2014 Undrafted Free Agents: Post-Draft Additions Who Will Thrive in Year 1

Steven CookFeatured Columnist IVMay 11, 2014

Tennessee offensive lineman Antonio Richardson runs a drill at the NFL football scouting combine in Indianapolis, Saturday, Feb. 22, 2014. (AP Photo/Michael Conroy)
Michael Conroy/Associated Press

Even after seven rounds, 256 picks and three days of the 2014 NFL draft, there are still sure to be a handful of undrafted gems who become impact players in the league.

Within minutes of the draft ending—or at times, even before it ends—some of the top undrafted players are contacted by teams and signed soon after. The pain of not getting drafted might last a while, but the top unchosen commodities at least find out rather quickly which training camp they're headed to.

That part has already been settled for many of the top names to be passed on at Radio City Music Hall over the weekend. Some of those players will fall into situations where they will be able to make a 53-man roster and begin developing into a productive player.

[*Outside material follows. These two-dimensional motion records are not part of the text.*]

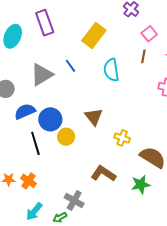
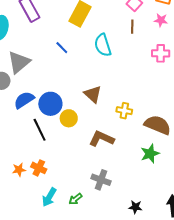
gray triangle: (42, 75) -> (19, 62), moved
brown L-shape: (103, 174) -> (102, 139), moved
gray cross: (74, 200) -> (101, 180), moved

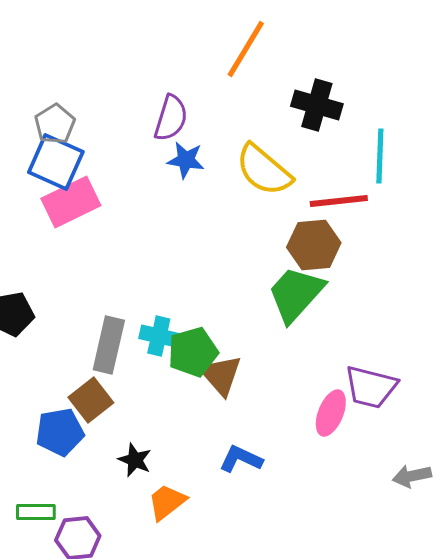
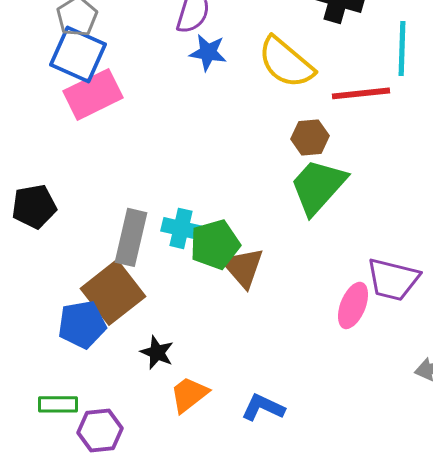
brown hexagon: (314, 245) -> (310, 137), moved, size x0.7
brown square: (91, 400) -> (113, 292), size x1.4
blue L-shape: (241, 459) -> (263, 407), moved

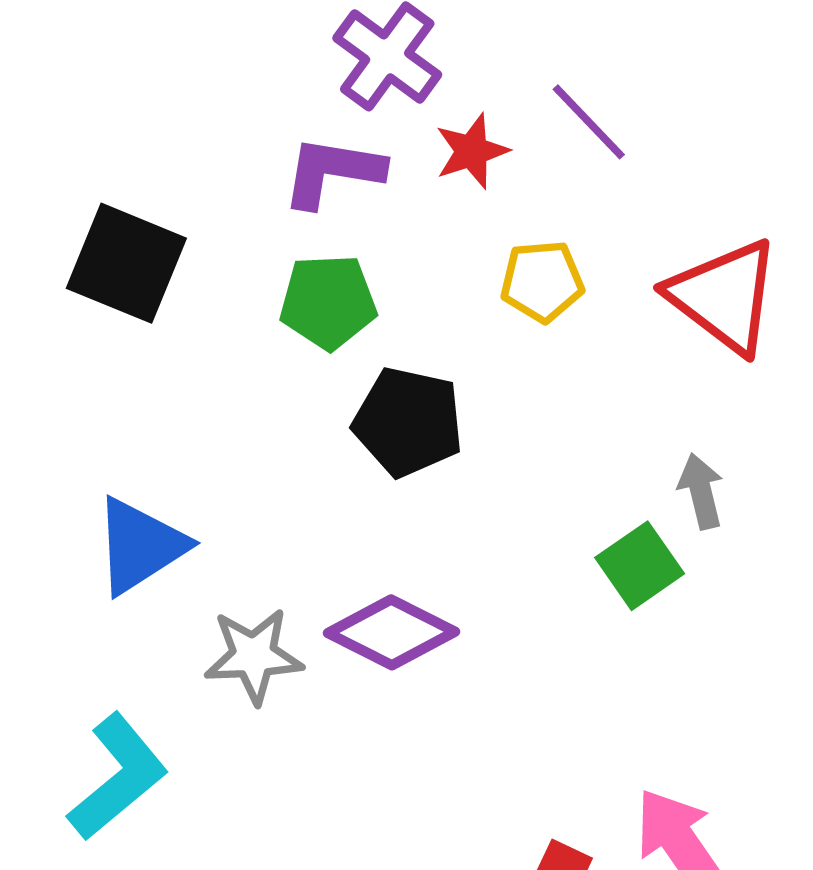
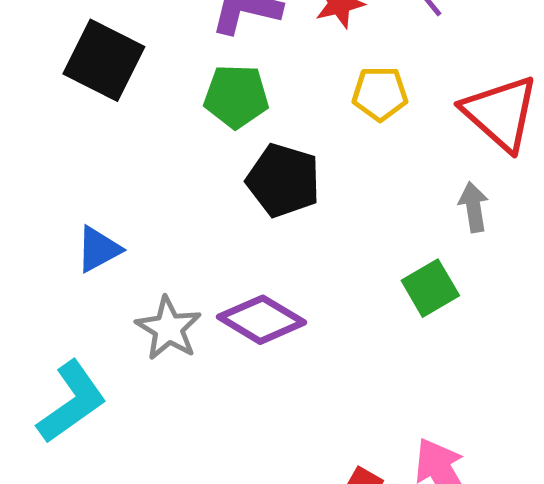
gray arrow: (701, 491) -> (474, 207), moved
blue triangle: (140, 546) -> (98, 249), size x0.7
gray star: (254, 656) -> (169, 328), turned 30

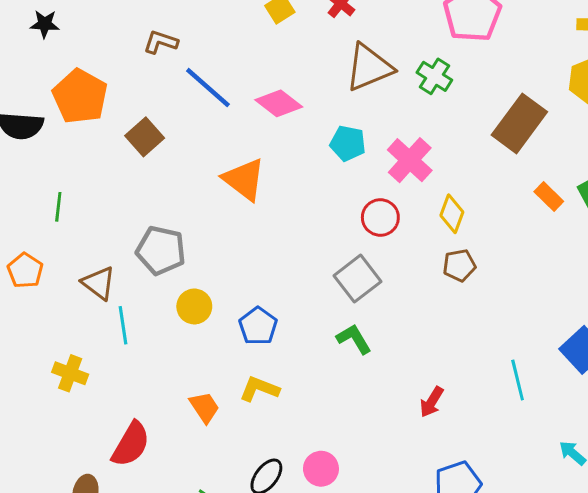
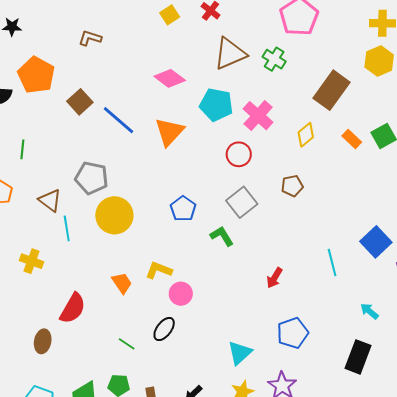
blue line: (208, 88) -> (119, 120), moved
cyan pentagon: (348, 143) -> (216, 105), size x1.4
orange triangle: (244, 179) -> (169, 132), moved, turned 36
yellow diamond: (452, 214) -> (306, 135), moved, turned 30
gray square: (357, 279) -> (242, 202), moved
yellow circle: (194, 306) -> (114, 215), size x1.6
blue pentagon: (258, 326) -> (183, 209), moved
pink circle: (321, 469) -> (181, 294), moved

There may not be a Tony Romo, Arian Foster or Wes Welker signed this year, but there are a handful of big-time prospects who were picked up early in the undrafted free-agent process and will thrive early on. 

Let's take a look at some undrafted players recently signed who are the most likely to have early success. 


Antonio Richardson, OT, Minnesota Vikings

Entering 2013, Antonio "Tiny" Richardson's draft stock was soaring, and he had the potential to be a top offensive tackle in the class. Even entering the draft, he was expected to come off the board on Day 2.

But after a Day 3 tumble and going undrafted, Richardson signed with the Vikings soon after the draft ended, per his Twitter account:

Richardson played his college football at Tennessee and emerged on a Vol offensive line loaded with players selected in this weekend's draft. His ideal size (6'6", 325 pounds) and athleticism for his stature make him a daunting tackle—one that can handle quick outside rushers down after down.

For Minnesota, he could make an early impact due to his ability to play the guard spot. The Vikings could use a replacement for left guard Charlie Johnson, as indicated by the team's selection of Stanford's David Yankey in the fifth round. 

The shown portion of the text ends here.